## WHAT YOU ARE ASKED TO DO
Pull every line holding the word "Locate" from the data below and copy it.

#### RECORDS TO PROCESS

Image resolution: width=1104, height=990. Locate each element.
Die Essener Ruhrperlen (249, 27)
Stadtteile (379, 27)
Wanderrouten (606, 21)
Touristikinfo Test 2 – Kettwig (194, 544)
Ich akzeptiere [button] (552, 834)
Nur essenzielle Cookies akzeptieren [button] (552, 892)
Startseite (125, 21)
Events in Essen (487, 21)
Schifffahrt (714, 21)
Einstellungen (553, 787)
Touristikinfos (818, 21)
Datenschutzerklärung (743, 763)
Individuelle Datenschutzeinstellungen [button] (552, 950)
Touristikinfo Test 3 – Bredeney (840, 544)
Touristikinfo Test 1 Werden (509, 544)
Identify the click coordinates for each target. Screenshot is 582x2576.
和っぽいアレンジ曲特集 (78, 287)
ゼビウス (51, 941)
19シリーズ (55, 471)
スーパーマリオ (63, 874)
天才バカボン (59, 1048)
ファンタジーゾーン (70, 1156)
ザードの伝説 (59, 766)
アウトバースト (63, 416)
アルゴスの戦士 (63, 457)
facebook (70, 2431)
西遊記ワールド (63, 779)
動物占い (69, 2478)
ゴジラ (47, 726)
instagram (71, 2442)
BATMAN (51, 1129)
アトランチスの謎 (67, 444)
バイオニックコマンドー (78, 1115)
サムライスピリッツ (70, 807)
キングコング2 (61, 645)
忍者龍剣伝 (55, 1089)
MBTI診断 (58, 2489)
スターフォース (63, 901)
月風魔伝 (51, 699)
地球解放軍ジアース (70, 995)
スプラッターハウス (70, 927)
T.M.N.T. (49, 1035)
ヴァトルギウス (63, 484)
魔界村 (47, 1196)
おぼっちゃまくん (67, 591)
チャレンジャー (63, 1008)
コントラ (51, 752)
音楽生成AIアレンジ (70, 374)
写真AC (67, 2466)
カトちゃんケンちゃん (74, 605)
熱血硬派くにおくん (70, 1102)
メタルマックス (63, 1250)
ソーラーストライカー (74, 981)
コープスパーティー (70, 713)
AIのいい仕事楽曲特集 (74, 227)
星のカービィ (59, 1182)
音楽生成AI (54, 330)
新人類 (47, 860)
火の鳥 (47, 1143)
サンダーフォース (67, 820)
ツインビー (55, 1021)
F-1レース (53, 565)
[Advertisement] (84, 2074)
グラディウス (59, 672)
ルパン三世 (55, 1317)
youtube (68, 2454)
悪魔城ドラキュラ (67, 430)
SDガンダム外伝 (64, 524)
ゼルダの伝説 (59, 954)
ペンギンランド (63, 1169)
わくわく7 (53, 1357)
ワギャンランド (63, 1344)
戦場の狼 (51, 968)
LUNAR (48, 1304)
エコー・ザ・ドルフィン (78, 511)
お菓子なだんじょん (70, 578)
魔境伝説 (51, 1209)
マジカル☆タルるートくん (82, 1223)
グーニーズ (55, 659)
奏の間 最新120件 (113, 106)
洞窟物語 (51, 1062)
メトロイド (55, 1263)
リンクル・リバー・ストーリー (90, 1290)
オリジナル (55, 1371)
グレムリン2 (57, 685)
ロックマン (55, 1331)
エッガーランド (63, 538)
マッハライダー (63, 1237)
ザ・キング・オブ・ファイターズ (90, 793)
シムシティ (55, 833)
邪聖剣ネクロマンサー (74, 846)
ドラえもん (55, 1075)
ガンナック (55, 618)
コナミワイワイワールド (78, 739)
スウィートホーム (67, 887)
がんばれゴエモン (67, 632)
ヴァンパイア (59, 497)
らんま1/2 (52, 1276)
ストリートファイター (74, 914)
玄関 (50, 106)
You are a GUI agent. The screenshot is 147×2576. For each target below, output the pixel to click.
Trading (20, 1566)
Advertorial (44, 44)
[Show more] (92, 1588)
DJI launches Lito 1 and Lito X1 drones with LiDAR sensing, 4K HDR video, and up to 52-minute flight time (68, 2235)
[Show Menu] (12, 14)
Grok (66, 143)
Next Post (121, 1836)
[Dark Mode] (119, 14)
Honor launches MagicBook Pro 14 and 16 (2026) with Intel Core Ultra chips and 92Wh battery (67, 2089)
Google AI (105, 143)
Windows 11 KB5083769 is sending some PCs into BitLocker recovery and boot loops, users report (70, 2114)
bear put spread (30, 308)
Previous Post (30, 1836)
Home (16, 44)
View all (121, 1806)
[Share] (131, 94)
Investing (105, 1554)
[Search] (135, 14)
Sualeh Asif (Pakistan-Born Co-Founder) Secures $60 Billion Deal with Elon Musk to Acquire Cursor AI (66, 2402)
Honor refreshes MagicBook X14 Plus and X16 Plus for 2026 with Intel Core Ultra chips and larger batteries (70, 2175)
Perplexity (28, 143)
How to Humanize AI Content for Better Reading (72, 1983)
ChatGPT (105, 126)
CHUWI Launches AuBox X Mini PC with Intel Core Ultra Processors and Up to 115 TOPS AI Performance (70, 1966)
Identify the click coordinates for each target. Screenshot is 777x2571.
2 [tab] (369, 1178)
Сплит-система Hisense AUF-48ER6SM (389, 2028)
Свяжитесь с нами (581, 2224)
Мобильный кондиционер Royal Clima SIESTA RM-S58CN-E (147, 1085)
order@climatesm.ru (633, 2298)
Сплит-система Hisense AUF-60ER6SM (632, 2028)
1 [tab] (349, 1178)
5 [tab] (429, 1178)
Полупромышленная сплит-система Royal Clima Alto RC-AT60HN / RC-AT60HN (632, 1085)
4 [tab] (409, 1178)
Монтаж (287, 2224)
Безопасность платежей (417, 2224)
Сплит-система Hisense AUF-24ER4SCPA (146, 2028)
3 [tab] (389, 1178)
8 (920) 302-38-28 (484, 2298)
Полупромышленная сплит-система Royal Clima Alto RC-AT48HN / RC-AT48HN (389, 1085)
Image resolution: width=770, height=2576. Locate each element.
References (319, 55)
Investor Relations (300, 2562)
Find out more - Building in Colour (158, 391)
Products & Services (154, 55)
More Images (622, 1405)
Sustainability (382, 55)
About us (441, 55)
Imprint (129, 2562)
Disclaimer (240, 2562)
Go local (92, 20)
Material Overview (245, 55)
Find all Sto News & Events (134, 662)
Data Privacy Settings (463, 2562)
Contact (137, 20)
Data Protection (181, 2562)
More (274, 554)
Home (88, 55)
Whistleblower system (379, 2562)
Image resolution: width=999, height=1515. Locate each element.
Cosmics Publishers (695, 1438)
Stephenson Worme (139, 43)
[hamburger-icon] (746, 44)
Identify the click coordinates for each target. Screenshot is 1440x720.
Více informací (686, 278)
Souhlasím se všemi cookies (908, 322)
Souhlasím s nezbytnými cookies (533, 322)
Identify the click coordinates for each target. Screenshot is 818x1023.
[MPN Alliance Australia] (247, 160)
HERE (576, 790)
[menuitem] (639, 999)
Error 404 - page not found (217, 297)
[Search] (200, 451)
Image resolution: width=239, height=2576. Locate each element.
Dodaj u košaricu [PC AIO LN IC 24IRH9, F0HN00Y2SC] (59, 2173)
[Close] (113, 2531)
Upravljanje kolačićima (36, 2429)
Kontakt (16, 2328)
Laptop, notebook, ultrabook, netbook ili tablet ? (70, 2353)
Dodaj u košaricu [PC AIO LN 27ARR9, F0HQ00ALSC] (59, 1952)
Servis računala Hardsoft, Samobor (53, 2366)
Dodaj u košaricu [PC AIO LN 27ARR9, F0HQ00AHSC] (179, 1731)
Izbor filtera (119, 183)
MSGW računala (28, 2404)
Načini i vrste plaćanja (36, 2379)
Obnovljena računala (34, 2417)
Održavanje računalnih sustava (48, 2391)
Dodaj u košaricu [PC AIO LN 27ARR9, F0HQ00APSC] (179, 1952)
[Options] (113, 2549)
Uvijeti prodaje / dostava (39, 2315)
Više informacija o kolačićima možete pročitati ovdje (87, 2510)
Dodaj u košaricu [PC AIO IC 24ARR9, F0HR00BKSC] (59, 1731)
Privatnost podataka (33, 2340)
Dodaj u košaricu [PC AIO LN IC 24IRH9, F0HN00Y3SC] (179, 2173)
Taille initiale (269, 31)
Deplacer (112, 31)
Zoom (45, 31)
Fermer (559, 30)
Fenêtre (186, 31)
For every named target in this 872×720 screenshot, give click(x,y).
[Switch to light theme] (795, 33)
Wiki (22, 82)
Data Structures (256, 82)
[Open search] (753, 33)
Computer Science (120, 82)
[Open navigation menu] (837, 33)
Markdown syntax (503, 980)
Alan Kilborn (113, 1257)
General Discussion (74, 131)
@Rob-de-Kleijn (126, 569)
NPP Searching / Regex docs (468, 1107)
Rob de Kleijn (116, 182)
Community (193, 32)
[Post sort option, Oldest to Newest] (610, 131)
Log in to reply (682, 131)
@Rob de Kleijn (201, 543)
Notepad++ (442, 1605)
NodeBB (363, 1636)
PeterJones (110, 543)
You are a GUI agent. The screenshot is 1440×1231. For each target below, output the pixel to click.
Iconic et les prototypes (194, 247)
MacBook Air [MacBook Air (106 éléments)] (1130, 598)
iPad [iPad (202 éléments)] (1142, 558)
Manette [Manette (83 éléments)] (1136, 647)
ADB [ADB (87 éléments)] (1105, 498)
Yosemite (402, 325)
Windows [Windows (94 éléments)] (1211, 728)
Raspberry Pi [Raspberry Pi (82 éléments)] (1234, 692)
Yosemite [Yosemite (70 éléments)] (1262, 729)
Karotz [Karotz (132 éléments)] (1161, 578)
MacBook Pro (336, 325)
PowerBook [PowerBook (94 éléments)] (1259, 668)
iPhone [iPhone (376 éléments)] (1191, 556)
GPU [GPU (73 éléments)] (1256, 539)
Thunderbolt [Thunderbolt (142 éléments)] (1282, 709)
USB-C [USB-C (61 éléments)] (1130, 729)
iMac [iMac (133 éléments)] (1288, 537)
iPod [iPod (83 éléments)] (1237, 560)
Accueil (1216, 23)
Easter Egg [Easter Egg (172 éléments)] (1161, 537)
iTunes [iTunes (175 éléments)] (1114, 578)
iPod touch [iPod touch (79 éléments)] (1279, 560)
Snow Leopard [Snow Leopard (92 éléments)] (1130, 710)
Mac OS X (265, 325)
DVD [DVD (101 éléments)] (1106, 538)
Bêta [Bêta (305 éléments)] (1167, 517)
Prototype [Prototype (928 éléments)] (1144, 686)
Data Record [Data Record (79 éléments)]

########

## ANSWER TO THIS PROBLEM
Image resolution: width=1104, height=990. Locate each element.
Image resolution: width=770, height=2576. Locate each element.
Image resolution: width=999, height=1515. Locate each element.
Image resolution: width=239, height=2576. Locate each element.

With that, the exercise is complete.